Suppose that your current estimate for possibility of an AI takeoff coming in the next 10 years is some probability x. As technology is constantly becoming more sophisticated, presumably your probability estimate 10 years from now will be some y > x. And 10 years after that, it will be z > y. My question is, does there come a point in the future where, assuming that an AI takeoff has not yet happened in spite of much advanced technology, you begin to revise your estimate downward with each passing year? If so, how many decades (centuries) from now would you expect the inflection point in your estimate?
There seem to be two separate questions, when we will have artificial intelligence that approximates human intelligence, and when an AI takeoff will occur. If we get the first and the second doesn't happen shortly thereafter then we should strongly reduce our estimates for the second happening at all. But the second cannot happen until the first has happened. Moreover, if the two are extremely tied up (that is they will likely occur very close to each other), then the only reason we haven't observed such an event already might be that such an event is likely to wipe out the species that triggers it, and there's just survivorship bias. (This seems to be the sort of anthropic reasoning that just makes me feel very confused so I'm not sure this is a reasonable observation.)
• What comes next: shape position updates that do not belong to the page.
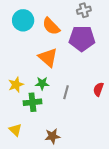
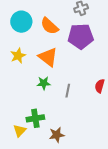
yellow star: (16, 85) -> (18, 56), moved
green cross: (32, 102) -> (35, 118), moved
yellow triangle: (15, 130) -> (20, 131), turned 32

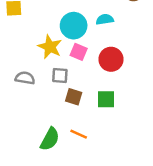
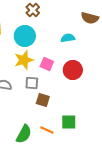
cyan circle: (74, 26) -> (25, 36), moved
yellow star: (50, 47) -> (24, 60), turned 30
green square: (106, 99) -> (69, 122), moved

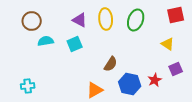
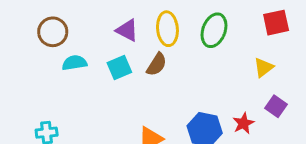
yellow triangle: (168, 44) -> (264, 67), turned 48
brown semicircle: (111, 64) -> (157, 64), moved
purple square: (176, 69) -> (276, 106), turned -32

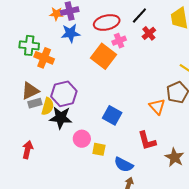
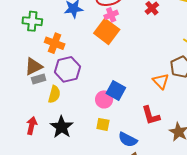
pink cross: (119, 41) -> (111, 15), moved
orange cross: (44, 58) -> (55, 43), moved
yellow semicircle: (48, 106) -> (54, 94), moved
black star: (61, 118) -> (62, 127), moved, turned 30
pink circle: (82, 139) -> (104, 99), moved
I would say that if we don't have human-like AI in the next fifty years, and there's no obvious temporary barrier preventing technological improvement (i.e. global collapse of civilization or at least enough bad stuff to prevent almost any research) then I'd start seriously thinking that people like Penrose have a point. Note that doesn't mean that there's anything like a soul (Penrose's ideas for example suggest that an appropriately designed quantum computer could mimic a conscious entity), although that idea might also need to be on the table. I don't consider any of those sorts of hypotheses at all likely right now, but I'd say 50 years is about where the good rationalist should recognize their confusion.
Do you mean to say that only something that approximates human intelligence can initiate an "AI takeoff"? If so, can you summarize your reasons for believing that?